The sons of Jacob, faced with a defeated foe, weren't sure what to do next. Should they finish the job? Wipe them out completely? Or offer peace? So, they did what any good sons would do: they sent a message back to their father, Jacob, asking for his guidance.

Jacob, the patriarch, the man who wrestled with angels, sent word back, advocating for peace. But not just any peace. A peace with strings attached.

“They made peace with them,” the verse says, “and placed the yoke of servitude upon them, so that they paid tribute to Jacob and to his sons always.”

It wasn't exactly a handshake and a heartfelt hug, was it? This was a peace built on power, a peace where the sons of Esau were forever indebted to the sons of Jacob. They continued to pay tribute, this minkha – a tax, a gift, a sign of subservience – to Jacob until the day he went down into Egypt.
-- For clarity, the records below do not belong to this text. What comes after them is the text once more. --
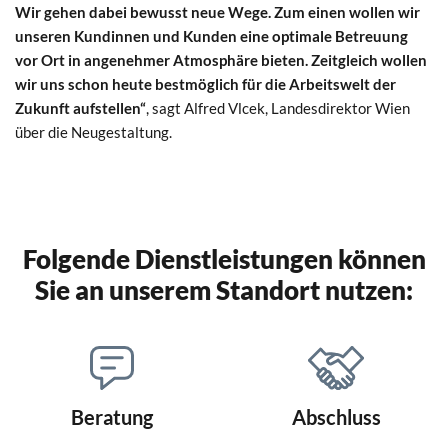
Wir gehen dabei bewusst neue Wege. Zum einen wollen wir
unseren Kundinnen und Kunden eine optimale Betreuung
vor Ort in angenehmer Atmosphäre bieten. Zeitgleich wollen
wir uns schon heute bestmöglich für die Arbeitswelt der
Zukunft aufstellen“
, sagt Alfred Vlcek, Landesdirektor Wien
über die Neugestaltung.
Folgende Dienstleistungen können
Sie an unserem Standort nutzen:
Beratung
Abschluss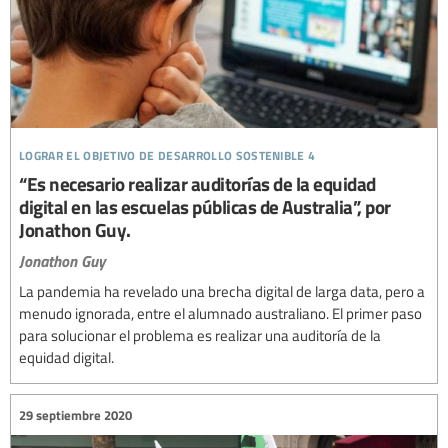
lograr el objetivo de desarrollo sostenible 4
“Es necesario realizar auditorías de la equidad
digital en las escuelas públicas de Australia”, por
Jonathon Guy.
Jonathon Guy
La pandemia ha revelado una brecha digital de larga data, pero a
menudo ignorada, entre el alumnado australiano. El primer paso
para solucionar el problema es realizar una auditoría de la
equidad digital.
29 septiembre 2020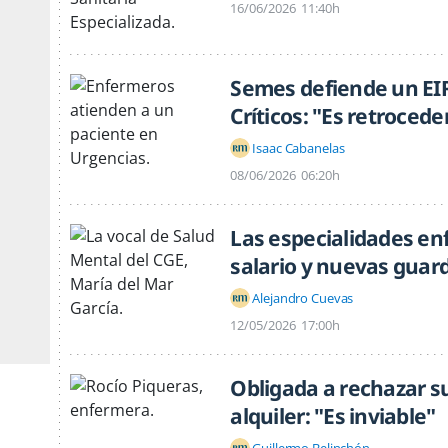
16/06/2026
11:40h
Semes defiende un EIR
Críticos: "Es retrocede
Isaac Cabanelas
08/06/2026
06:20h
Las especialidades en
salario y nuevas guar
Alejandro Cuevas
12/05/2026
17:00h
Obligada a rechazar su
alquiler: "Es inviable"
Guillermo Belinchón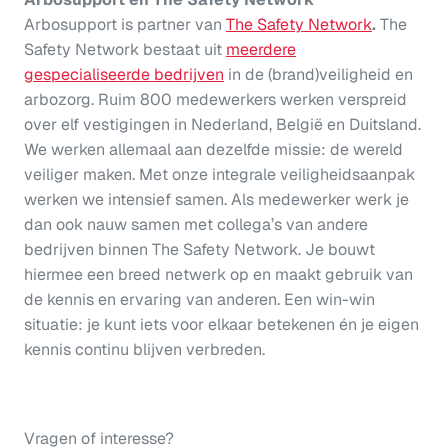
Arbosupport is partner van
The Safety Network
.
The
Safety Network bestaat uit
meerdere
gespecialiseerde bedrijven
in de (brand)veiligheid en
arbozorg. Ruim 800 medewerkers werken verspreid
over elf vestigingen in Nederland, België en Duitsland.
We werken allemaal aan dezelfde missie: de wereld
veiliger maken. Met onze integrale veiligheidsaanpak
werken we intensief samen. Als medewerker werk je
dan ook nauw samen met collega’s van andere
bedrijven binnen The Safety Network. Je bouwt
hiermee een breed netwerk op en maakt gebruik van
de kennis en ervaring van anderen. Een win-win
situatie: je kunt iets voor elkaar betekenen én je eigen
kennis continu blijven verbreden.
Vragen of interesse?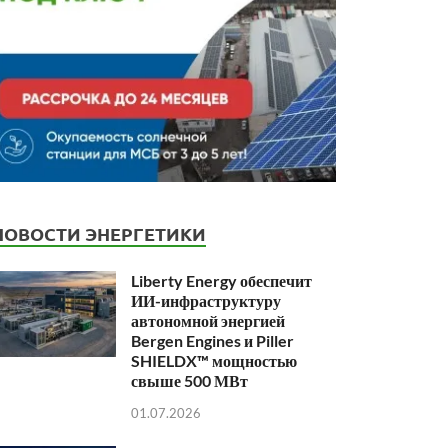
НОВОСТИ ЭНЕРГЕТИКИ
Liberty Energy обеспечит
ИИ-инфраструктуру
автономной энергией
Bergen Engines и Piller
SHIELDX™ мощностью
свыше 500 МВт
01.07.2026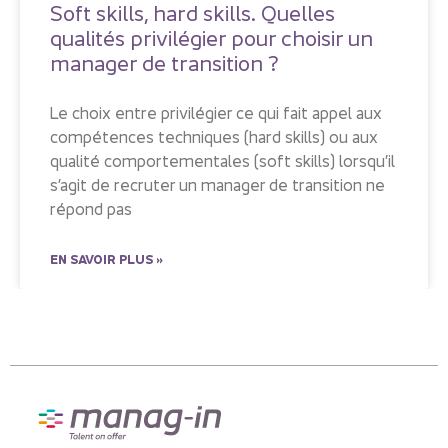
Soft skills, hard skills. Quelles
qualités privilégier pour choisir un
manager de transition ?
Le choix entre privilégier ce qui fait appel aux
compétences techniques (hard skills) ou aux
qualité comportementales (soft skills) lorsqu’il
s’agit de recruter un manager de transition ne
répond pas
EN SAVOIR PLUS »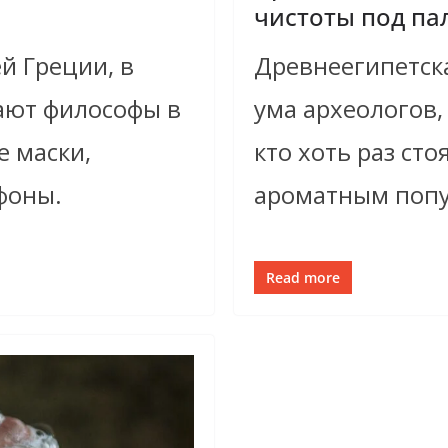
чистоты под п
й Греции, в
Древнеегипетска
ают философы в
ума археологов,
е маски,
кто хоть раз сто
фоны.
ароматным поп
Read more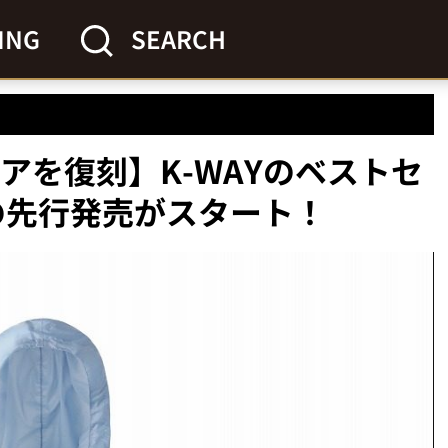
ING
SEARCH
アを復刻】K-WAYのベストセ
」の先行発売がスタート！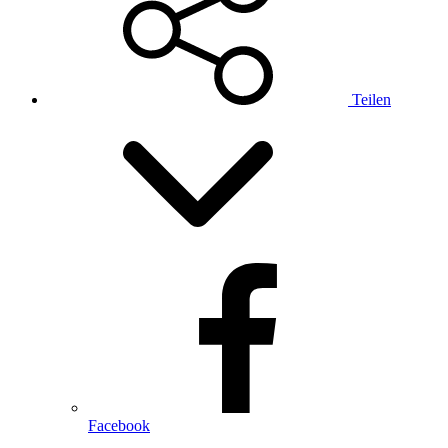
Teilen
Facebook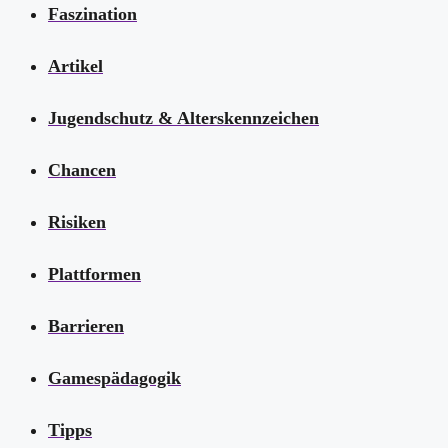
Faszination
Artikel
Jugendschutz & Alterskennzeichen
Chancen
Risiken
Plattformen
Barrieren
Gamespädagogik
Tipps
And here's the kicker: according to Jubilees, "the sons of Edom have not got quit of the yoke of servitude which the twelve sons of Jacob had imposed on them until this day."

Until this day.

The Book of Jubilees, likely written in the Second Temple period, is making a powerful statement about the ongoing relationship between Israel and Edom, casting it as one of perpetual subjugation. It’s a bold claim, isn’t it? A claim that resonates with the historical tensions between these two peoples.

What does it all mean? Well, it certainly complicates the narrative of brotherly reconciliation. It suggests that beneath the surface of that famous embrace, there were unresolved issues of power, dominance, and historical destiny. It's a reminder that even in stories of family and faith, the echoes of the past can continue to shape the present. And it leaves you wondering: can a true peace ever be built on such uneven ground?